Colin Shevills, Director of Balance, the North East Alcohol Office, commented: “The new CMO recommendations are a positive step forward. The changes are based on strengthening evidence of the link between alcohol and cancer, even when alcohol is consumed at relatively low levels. Around four in 10 North Easterners are drinking at risky levels, but worryingly, awareness of the associated risks to health is still very low.

“People have a right to know that alcohol is in the same cancer causing class as tobacco and the health risks increase even at low levels of consumption. Only by being aware can people make informed choices about how much alcohol they choose to drink.

“There is now no justification for recommending drinking on health grounds, as there is a weakening of the evidence to suggest alcohol provides any protective effects for the heart. The new guidelines also clarify the risks of drinking in pregnancy.

“Industry self-regulation doesn’t work – the Government needs to introduce compulsory health warning labels on alcohol products and alcohol advertising and to adequately fund mass media campaigns which make it clear the risks people face and enable them to make informed choices. We know the majority of North Easterners back the introduction of health warning labels as standard on alcohol products.”

As part of the new recommended guidelines, the CMO has said it is safest to avoid drinking in pregnancy, a message which has been warmly welcomed by organisations representing parents whose children are affected by Foetal Alcohol Spectrum Disorder, which encompasses a range of conditions caused by being exposed to alcohol in the womb.

Maria Catterick, from the FASD Network UK, said: “We are delighted that the CMO is amending the guidelines to state no alcohol in pregnancy. At FASD Network UK we know of thousands of families who are raising children affected by Foetal Alcohol Spectrum Disorder (FASD), a permanent disability caused by prenatal alcohol exposure.

"This exposure can cause damage to organs and in particular the brain and central nervous system. It also affects children's educational, social, emotional and behavioural wellbeing which has a permanent and devastating impact on the children and families and places massive demands on health, education and social care provision. All children deserve the best start in life and no alcohol from conception and throughout pregnancy is a great foundation to achieve that.”

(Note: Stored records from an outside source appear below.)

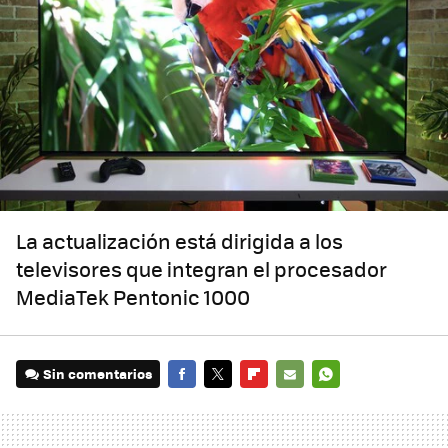
La actualización está dirigida a los
televisores que integran el procesador
MediaTek Pentonic 1000
Sin comentarios
FACEBOOK
TWITTER
FLIPBOARD
E-
WHATSAPP
MAIL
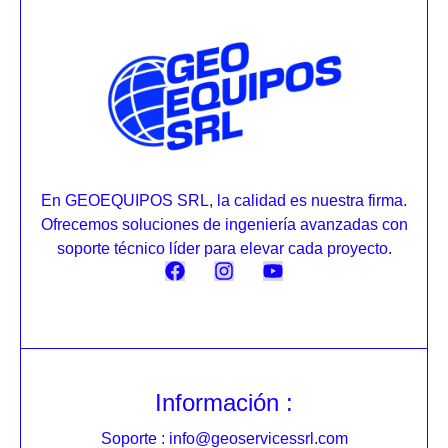
En GEOEQUIPOS SRL, la calidad es nuestra firma.
Ofrecemos soluciones de ingeniería avanzadas con
soporte técnico líder para elevar cada proyecto.
Información :
Soporte : info@geoservicessrl.com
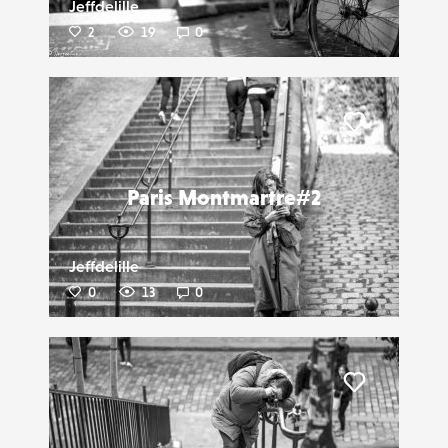
Jeffdelille
2
19
0
Liker
Paris Montmartre#2
Jeffdelille
0
13
0
Liker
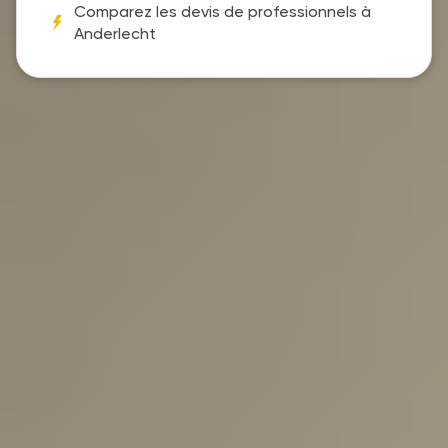
Comparez les devis de professionnels à
Anderlecht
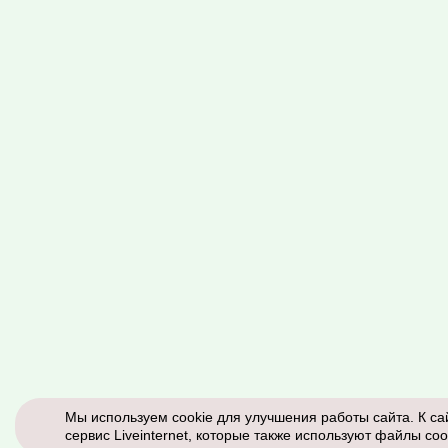
Мы используем cookie для улучшения работы сайта. К са
сервис Liveinternet, которые также используют файлы coo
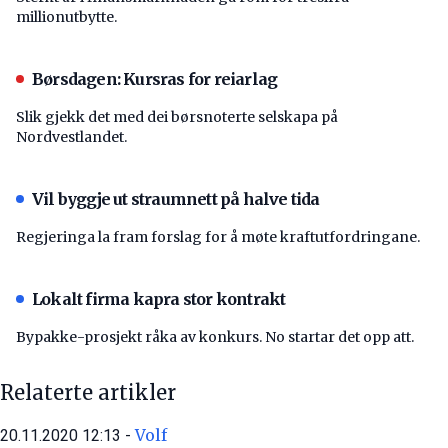
millionutbytte.
Børsdagen: Kursras for reiarlag
Slik gjekk det med dei børsnoterte selskapa på
Nordvestlandet.
Vil byggje ut straumnett på halve tida
Regjeringa la fram forslag for å møte kraftutfordringane.
Lokalt firma kapra stor kontrakt
Bypakke-prosjekt råka av konkurs. No startar det opp att.
Relaterte artikler
Volf
20.11.2020 12:13 -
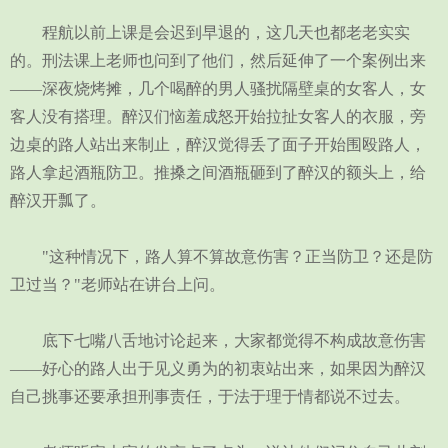
程航以前上课是会迟到早退的，这几天也都老老实实
的。刑法课上老师也问到了他们，然后延伸了一个案例出来
——深夜烧烤摊，几个喝醉的男人骚扰隔壁桌的女客人，女
客人没有搭理。醉汉们恼羞成怒开始拉扯女客人的衣服，旁
边桌的路人站出来制止，醉汉觉得丢了面子开始围殴路人，
路人拿起酒瓶防卫。推搡之间酒瓶砸到了醉汉的额头上，给
醉汉开瓢了。
"这种情况下，路人算不算故意伤害？正当防卫？还是防
卫过当？"老师站在讲台上问。
底下七嘴八舌地讨论起来，大家都觉得不构成故意伤害
——好心的路人出于见义勇为的初衷站出来，如果因为醉汉
自己挑事还要承担刑事责任，于法于理于情都说不过去。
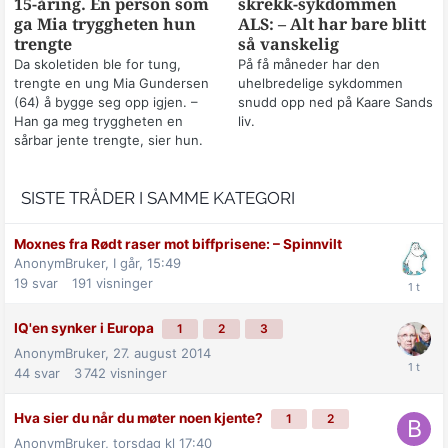
15-åring. Én person som
skrekk-sykdommen
ga Mia tryggheten hun
ALS: – Alt har bare blitt
trengte
så vanskelig
Da skoletiden ble for tung,
På få måneder har den
trengte en ung Mia Gundersen
uhelbredelige sykdommen
(64) å bygge seg opp igjen. –
snudd opp ned på Kaare Sands
Han ga meg tryggheten en
liv.
sårbar jente trengte, sier hun.
SISTE TRÅDER I SAMME KATEGORI
Moxnes fra Rødt raser mot biff­prisene: –⁠ Spinnvilt
AnonymBruker,
I går, 15:49
19
svar
191
visninger
IQ'en synker i Europa
1
2
3
AnonymBruker,
27. august 2014
44
svar
3 742
visninger
Hva sier du når du møter noen kjente?
1
2
AnonymBruker,
torsdag kl 17:40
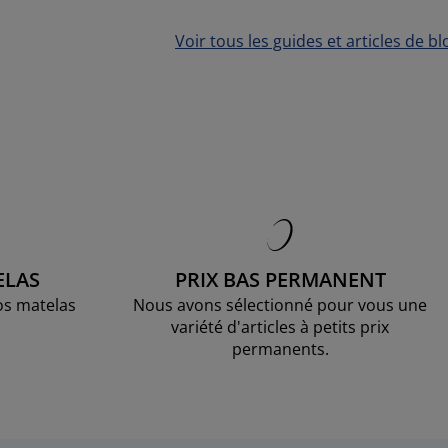
Voir tous les guides et articles de bl
ELAS
PRIX BAS PERMANENT
os matelas
Nous avons sélectionné pour vous une
variété d'articles à petits prix
permanents.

Dr Tony Branson, Medical Director of the Northern England Cancer Network, also welcomed the new advice: “Strengthening medical evidence of the link between low levels of alcohol consumption and cancer, as well as weakening evidence to suggest any protective elements from alcohol consumption, reinforces the fact that drinking should not be recommended for health reasons.

“Alcohol is in the same cancer-causing category as tobacco and asbestos. It affects our bodies in a number of ways which can increase the risks of developing at least seven different types of cancer. It damages cells, changes hormone levels, impacts on existing medical conditions and worsens the damage caused by smoking.

“It's vital that we continue to educate people on the health risks so that they can assess their consumption and, if appropriate, take steps to reduce how much they drink. I fully support the new guidelines and add my backing to calls for the Government to make health warnings on alcohol products compulsory and to adequately fund mass media campaigns to make people more aware of the health risks. Any measures which have the potential to help reduce the number of avoidable cancers here in the region have my support.”